Language Documentation

 The Tsuchida Texts

The written text corpus of the Kanakanavu language is rather small. The first texts we present here are a courtesy of Shigeru Tsuchida, a researcher who has been working on the Taiwanese aboriginal languages for decades. He collected these Kanakanavu stories in the 1960s and published them, together with an introduction in 2003. 

Tsuchida, Shigeru 2003, Kanakanavu texts (Austronesian Formosan). Osaka: Osaka Gakuin University (Endangered Languages of the Pacific Rim Publication Series, A3-014).

Apart from the published text, the author generously made available to our project the original sound files which underlie the publication. With the author's permission, the texts and sound files are here published for the first time online.

The Kanakanavu research team is currently revising these texts. During fieldwork in March 2013 and March 2014, the team discussed the first three stories with native Kanakanavu speakers in order to clarify the text. Furthermore, the research team uses the texts to find out more about the Kanakanavu language structure.
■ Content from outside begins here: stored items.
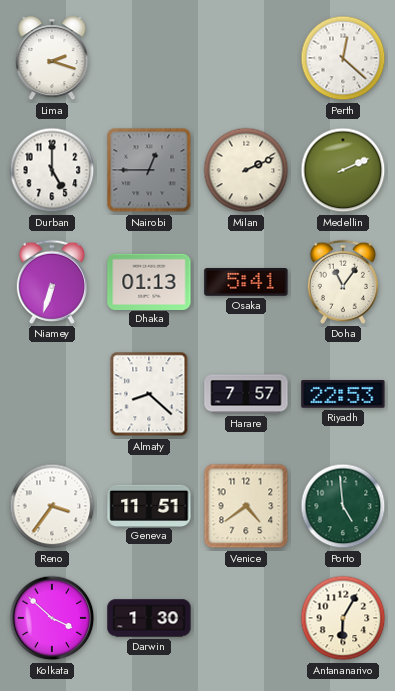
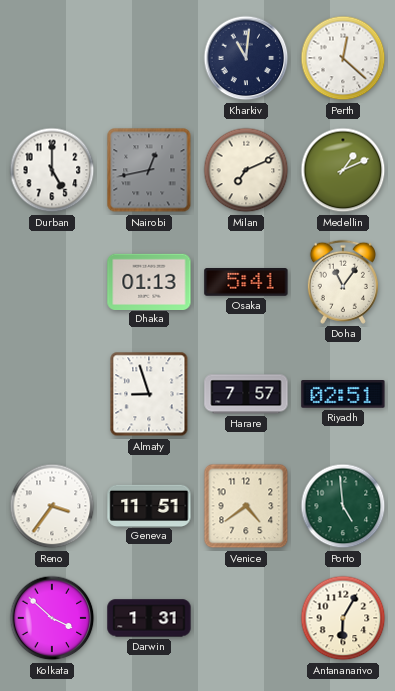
Lima: 2:18 -> none
Kharkiv: none -> 11:01
Nairobi: 12:45 -> 12:43
Milan: 2:11 -> 7:11
Medellin: 2:11 -> 1:11
Niamey: 6:33 -> none
Almaty: 8:22 -> 8:57
Riyadh: 22:53 -> 02:51
Darwin: 1:30 -> 1:31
Since the phonology is as yet insufficiently described, the team decided to transcribe the underlying sound files again and to write the texts down in the orthography of the Council of Indiginous Peoples of Taiwan.

We added three new lines to the original text edition: an interlinear morphological gloss where the reader finds a word-by-word equivalent, a free Chinese translation, elaborated in collaboration with the native speakers from 2013 and 2014, and a new English translation. 

New Texts

Beyond the Tsuchida 2003 texts, the team collected new texts produced by the last speakers of the Kanakanavu language during fieldwork in 2013 and 2014. These texts are mostly little narrations on cultural events, every day life or little stories. In addition to the written version of these speech situations, we present the video tapes taken during fieldwork. 

State of analysis

The Kanakanavu project is an ongoing project, hence all texts and all language documents presented here are still under revision and in the process of linguistic analysis and will be changed and corrected frequently. Users are advised to consider that fact and consult the website's newest version whenever needed. We try to update all texts by the end of every month during the project time.

Due to the fact that many phenomena are not very clear to us yet, the reader will find a lot of question marks in the glosses. These question marks represent items currently under revision or having no apropriate explaination given by the speaker. This is especially true for expressions of motion, expressions of perception and expressions of quotes or reports.

Beyond that, we are still observing the voice system, therefore the given glosses for these items are rather tentative.

For a better understanding of the glossed version, there is a gloss index available in the adjacent box.